CS 1510 Midterm 1

Fall 1997

Note that the only difference in the first two problems is the definition of total penalty.

1.

The input to this problem consists of an ordered list of n words. The length of the ith word is w_i, that is the ith word takes up w_i spaces. (For simplicity assume that there are no spaces between words.) The goal is to break this ordered list of words into lines, this is called a layout. Note that you can not reorder the words. The length of a line is the sum of the lengths of the words on that line. The ideal line length is L. No line may be longer than L, although it may be shorter. The penalty for having a line of length K is L-K. The total penalty is the sum of the line penalties. The problem is to find a layout that minimizes the total penalty.

Prove of disprove that the following greedy algorithm correctly solves this problem.

For i= 1 to n
     Place the ith word on the current line if it fits
       else place the ith word on a new line

2.

The input to this problem consists of an ordered list of n words. The length of the ith word is w_i, that is the ith word takes up w_i spaces. (For simplicity assume that there are no spaces between words.) The goal is to break this ordered list of words into lines, this is called a layout. Note that you can not reorder the words. The length of a line is the sum of the lengths of the words on that line. The ideal line length is L. No line may be longer than L, although it may be shorter. The penalty for having a line of length K is L-K. The total penalty is the maximum of the line penalties. The problem is to find a layout that minimizes the total penalty.

Prove of disprove that the following greedy algorithm correctly solves this problem.

For i= 1 to n
     Place the ith word on the current line if it fits
       else place the ith word on a new line

3.

Consider the Chained Matrix Multiplication Problem from the text. The input to this problem is a sequence of n matrices $A_1, \ldots, A_n$. The output is parenthesization of the product $A_1 \cdots A_n$ that results in the fewest number of scalar multiplications. We assume that the naive matrix multiplication algorithm is used to multiply pairs of matrices. This naive algorithm uses abc scalar multiplications to multiply an a by b matrix by an b by c matrix. Let MIN(i, j), $1 \le i \le j \le n$ be the minimum number of scalar multiplications required to compute the product $A_i A_{i+1} \cdots A_j$.

(a)

Explain how the feasible solutions to an instance of this problem can be viewed as trees.

(b)

Give a recurrence relation for MIN(i,j).

(c)

Use this relation to compute the remaining entry in the following table when where A₁ is a 13 by 5 matrix, A₂ is a 5 by 89 matrix, A₃ is a 89 by 3 matrix, and A₄ is a 3 by 34 matrix.
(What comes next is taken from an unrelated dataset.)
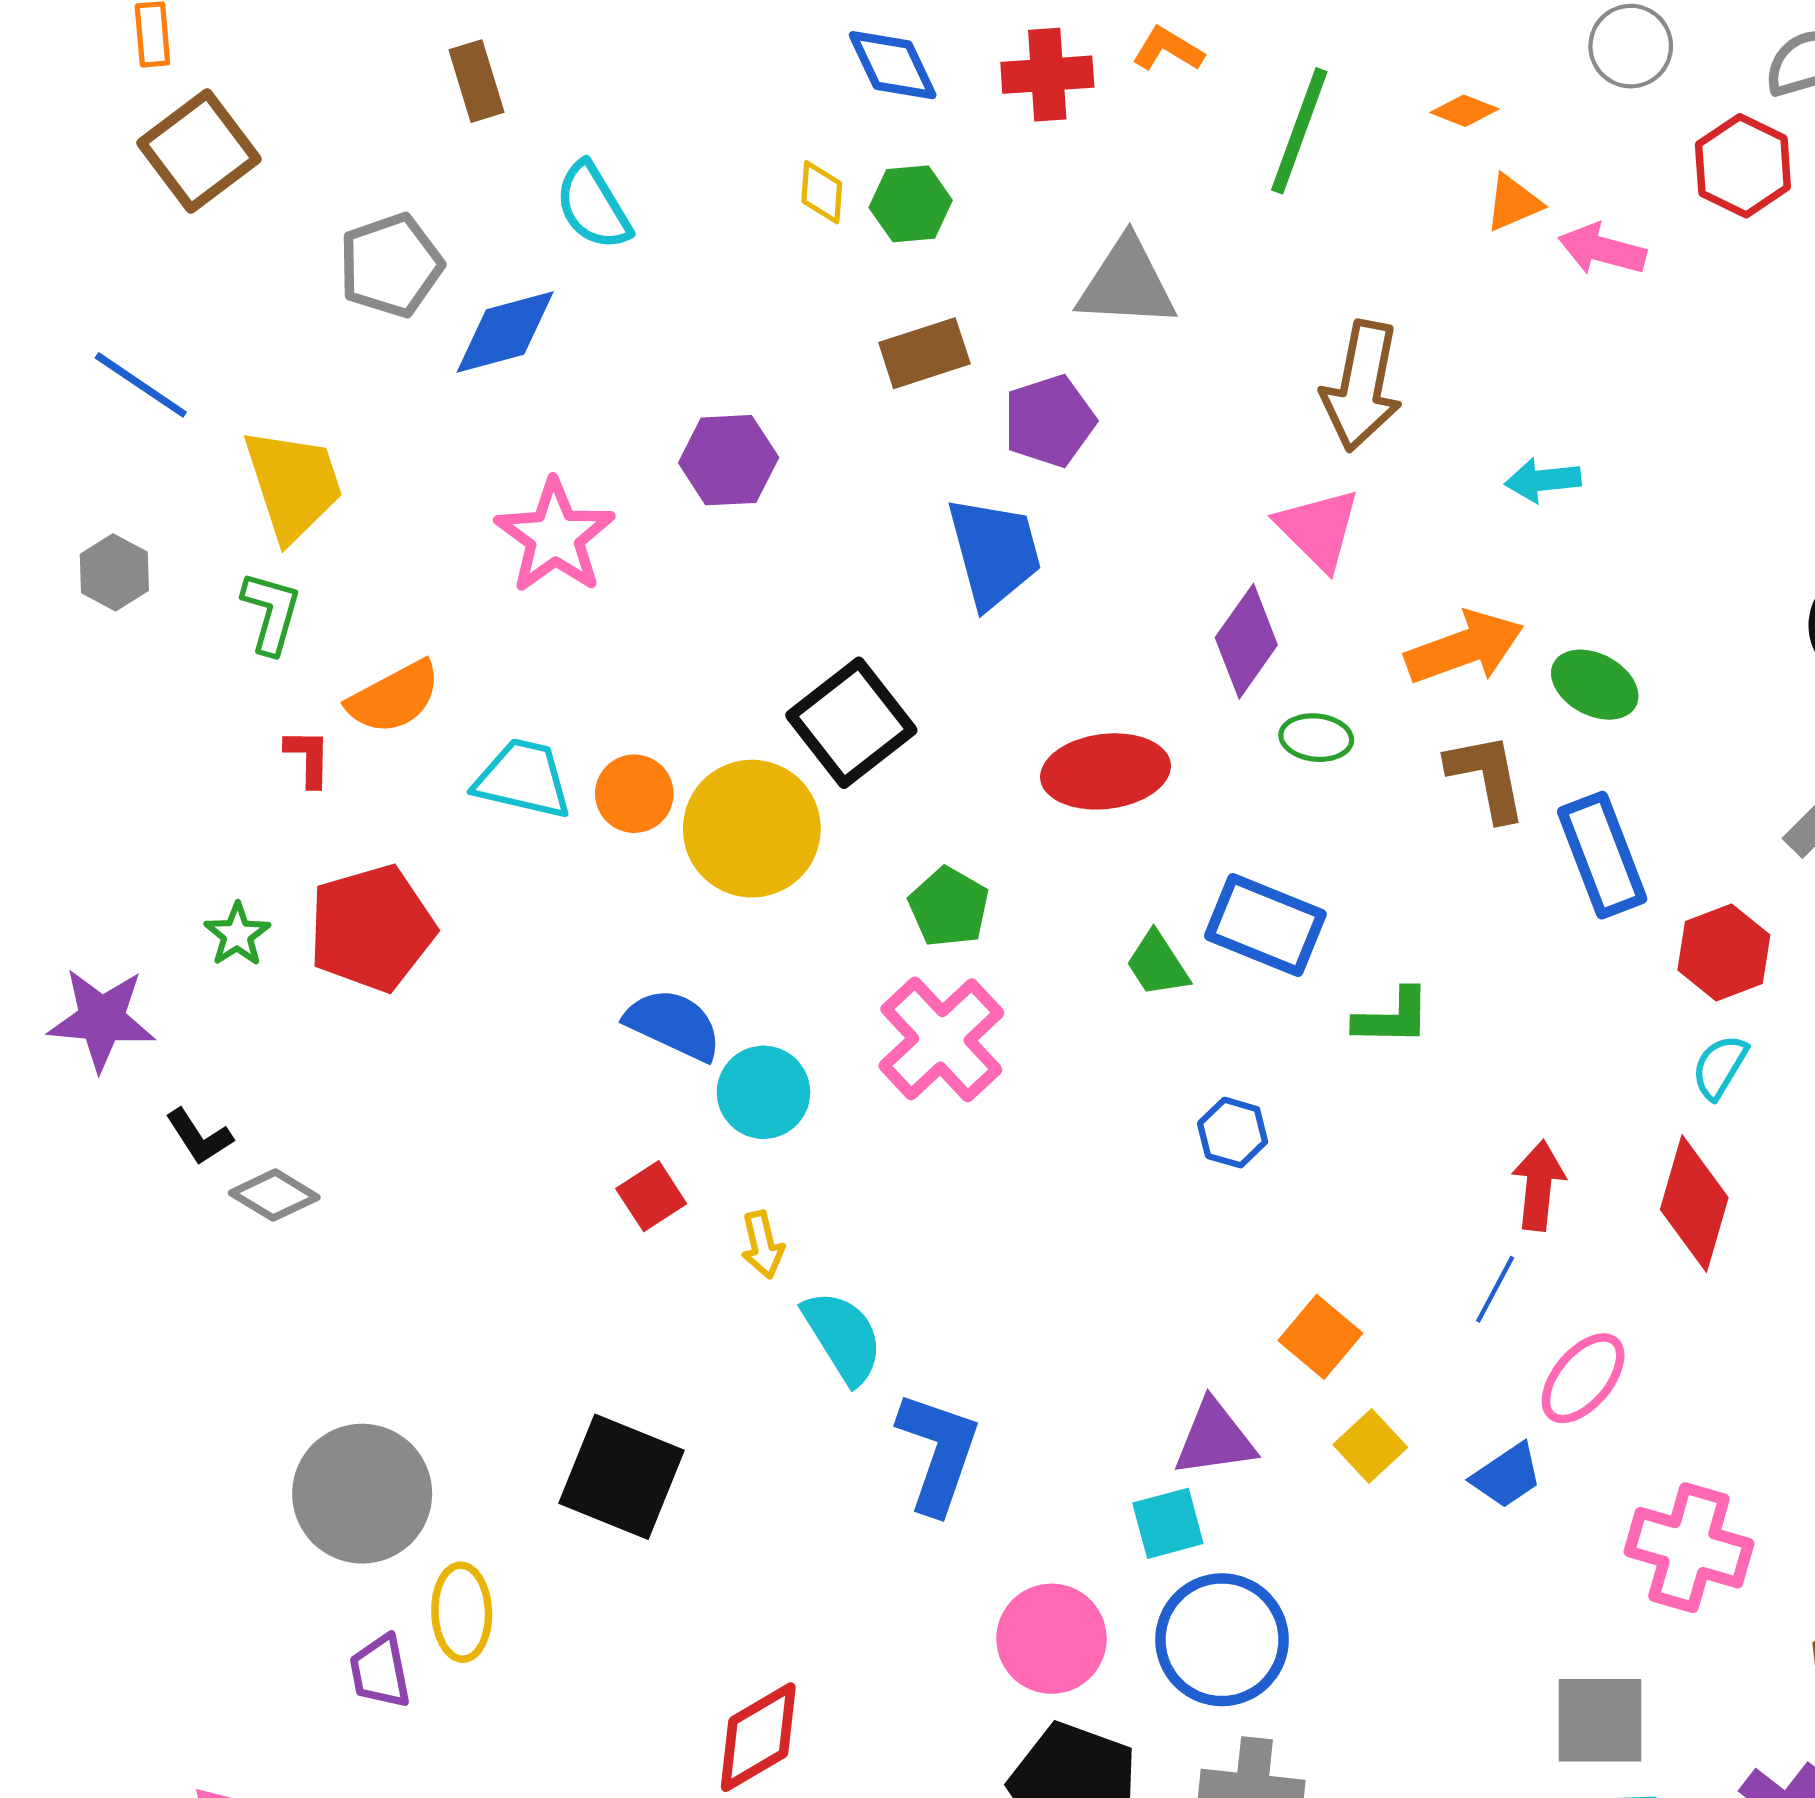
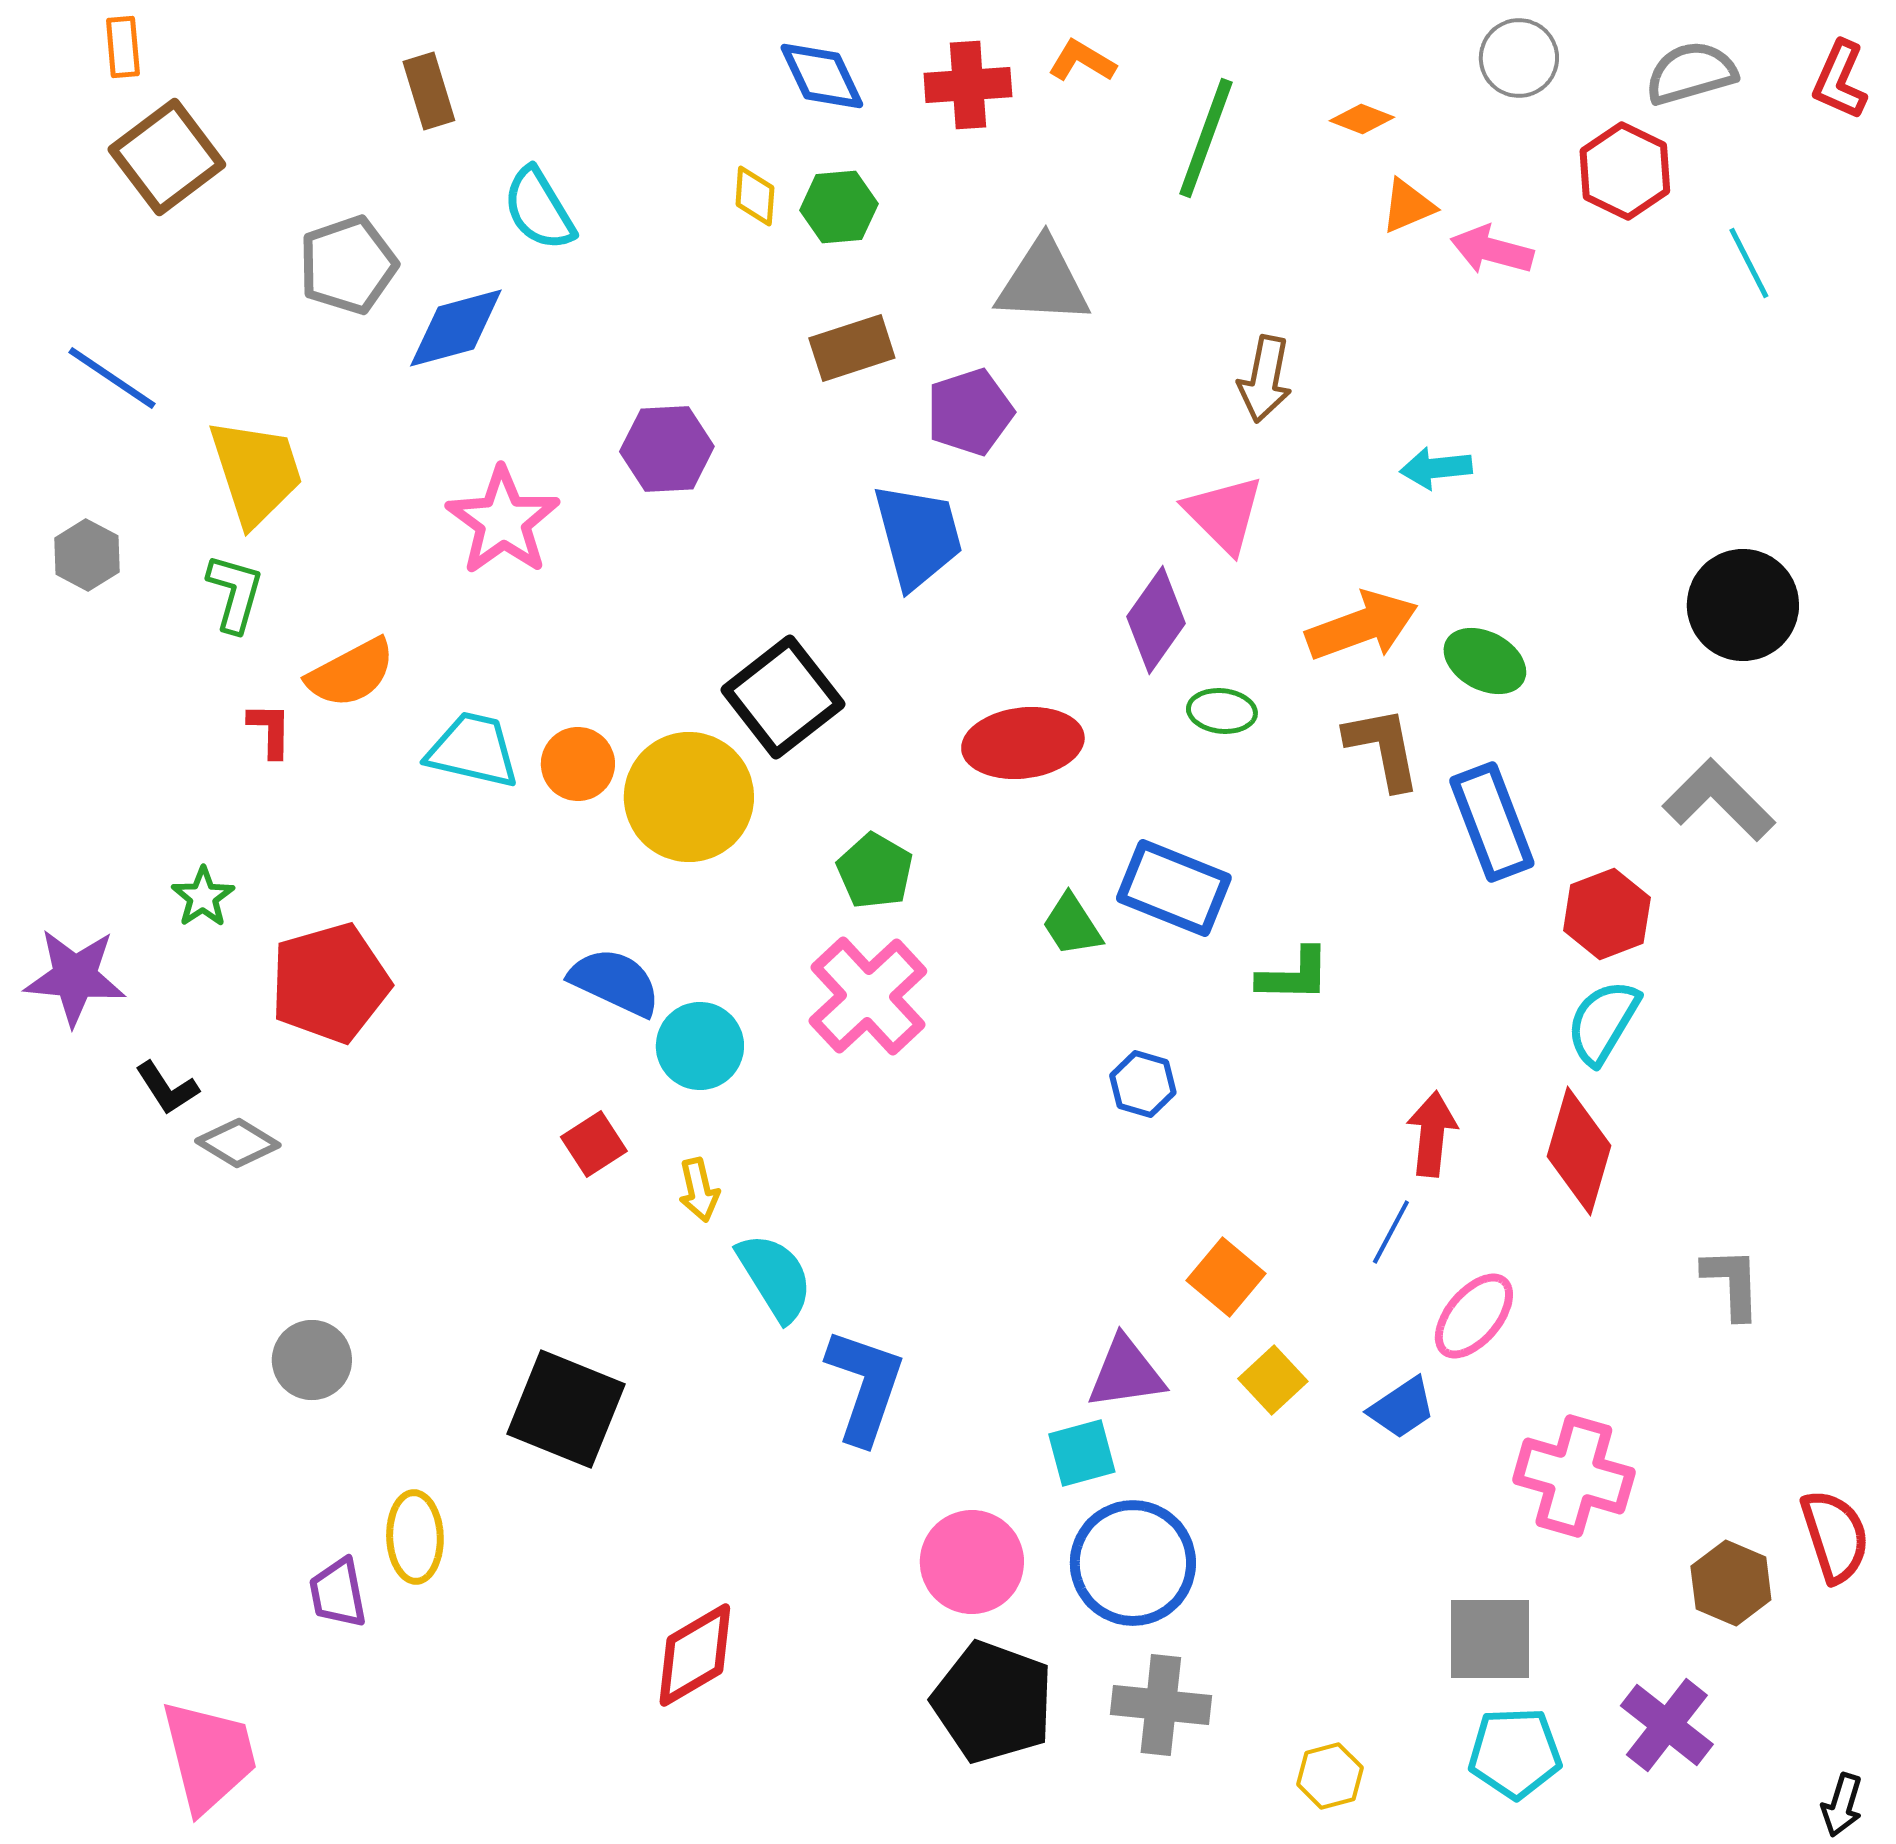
brown arrow: (1362, 386) -> (1265, 379), size x0.7
red pentagon: (372, 928) -> (330, 983), moved
cyan semicircle: (1720, 1067) -> (1603, 1022), size x1.4
gray circle: (362, 1494) -> (312, 1360), moved, size x0.6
Show your calculations.

	j=1	j=2	j=3	j=4
i=1	0	5785	1530
i=2	UNDEFINED	0	1535	1845
i=3	UNDEFINED	UNDEFINED	0	9078
i=4	UNDEFINED	UNDEFINED	UNDEFINED	0

(d)

In the above example, which matrix multiplication should be performed last in order to minimize the number of scalar multiplications? Justify your answer.

4.

The input to this problem consists of:

• Gems $G_1, \ldots, G_n$,

• with an integer value v_i in dollars for each G_i, and

• with a type, ruby or diamond, for each gem.

The problem is to determine if it is possible to partition of the gems into two collections P and Q such that

• the number of rubies in P is greater than the number of rubies in Q,

• the number of diamonds in P is less than the number of diamonds in Q.

• The expression
  
  $$\mid \sum_{G_i \in P} v_i - \sum_{G_i \in Q} v_i \mid$$
  
  
  is maximized.

Note that a partition means that every gem must be in exactly one of P or Q. Given an algorithm for this problem that runs in time polynomial in n+L, where $L = \sum_{i=1}^n v_i$.

5.

The input to this problem is a pair of strings $A=a_1 \ldots a_m$ and $B=b_1 \ldots b_n$. The goal is to convert A into B as cheaply as possible. The edit rules are as follows. For a cost of 4 you can delete any letter. For a cost of 5 you can insert a letter in any position. For a cost of 6 you can replace any letter by any other letter. For a cost of 66 you can delete any suffix of A. So the output should be a sequence of edits that convertes A to B as cheaply as possible. Give a polynomial time algorithm for this problem.

For example, you can convert A=abcabc to B=aba via the following sequence: abcabc at a cost of 66 can be converted to abc, which at cost of 6 can be converted to abc. Thus the total cost for this conversion would be 72. This conversion is not optimal.